Wednesday, August 12, 2009

Der Müde Tod

Fritz Lang’s Der Müde Tod (Destiny) is a film about death. It is a silent film from 1921. It has also been renamed: The Weary Death, Beyond the Wall, Between Two Worlds, and The Three Lights.

The film begins with an iris opening up beckoning us to enter. In the background is placid music. There are black trees against a white sky. This contrast of white and black exists throughout the frames of this film, creating a sort of absolution to it all. A silhouette of a man in a cape with a cane appears. He is presented as an older man – weathered by his life. A carriage of two young lovers stops to pick up the man in the cape stern and silent. His facial bone structure is rigid. They all arrive at “A little town lost in the past.” The haunting subtitle gives us a clue to the inevitable doom.

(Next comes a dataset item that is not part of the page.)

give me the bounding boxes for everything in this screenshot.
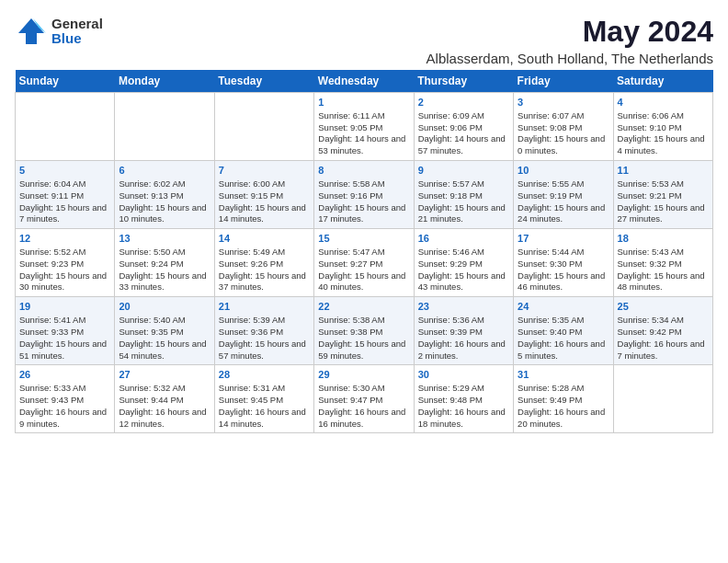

The town dignitaries are all getting drunk at the Inn. Jolly music plays in the background. In their self-indulgent pleasure they are ignorant to the events of their surroundings. Death goes to the gravedigger and asks about the land next to the cemetery. He leases the land for ninety-nine years. Death builds a great wall with neither gate nor door around his “garden.” The dignitaries discuss the strangeness of this new member of their community. They are startled when he appears outside his wall announces that he alone knows the way in. They slowly leave.

The couple is at the Inn. Death arrives and sits down at their table. The couple drinks from the loving cup and is startled when it turns into an hourglass. The woman leaves the table to go outside and play with the cats. When she returns her sweetheart and Death are gone. The dignitaries tell her the two left together. She leaves the Inn. The town bum at the end of the stairs points the way to where they went.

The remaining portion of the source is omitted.